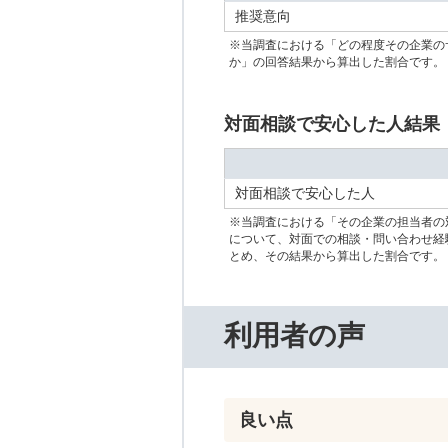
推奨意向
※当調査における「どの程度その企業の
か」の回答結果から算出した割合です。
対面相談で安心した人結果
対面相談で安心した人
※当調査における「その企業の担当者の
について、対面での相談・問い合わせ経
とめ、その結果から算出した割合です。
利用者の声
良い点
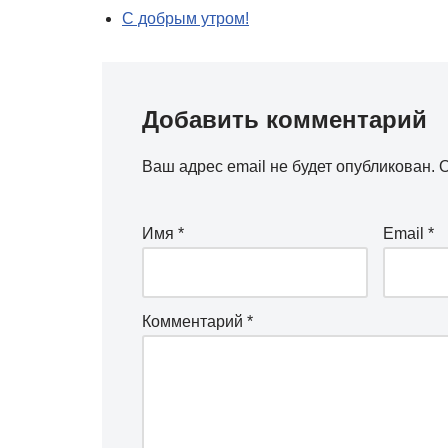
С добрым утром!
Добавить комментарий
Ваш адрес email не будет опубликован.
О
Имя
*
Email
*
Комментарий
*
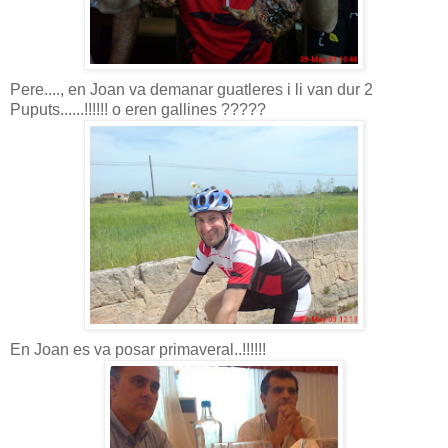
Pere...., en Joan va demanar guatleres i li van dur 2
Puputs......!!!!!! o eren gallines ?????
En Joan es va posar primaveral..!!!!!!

==========

### What needs to be done
Set down every record exactly, without the pictures.

### Result of the task
推奨意向
※当調査における「どの程度その企業の
か」の回答結果から算出した割合です。
対面相談で安心した人結果
対面相談で安心した人
※当調査における「その企業の担当者の
について、対面での相談・問い合わせ経
とめ、その結果から算出した割合です。
利用者の声
良い点
С добрым утром!
Добавить комментарий
Ваш адрес email не будет опубликован.
О
Имя
*
Email
*
Комментарий
*
Pere...., en Joan va demanar guatleres i li van dur 2
Puputs......!!!!!! o eren gallines ?????
En Joan es va posar primaveral..!!!!!!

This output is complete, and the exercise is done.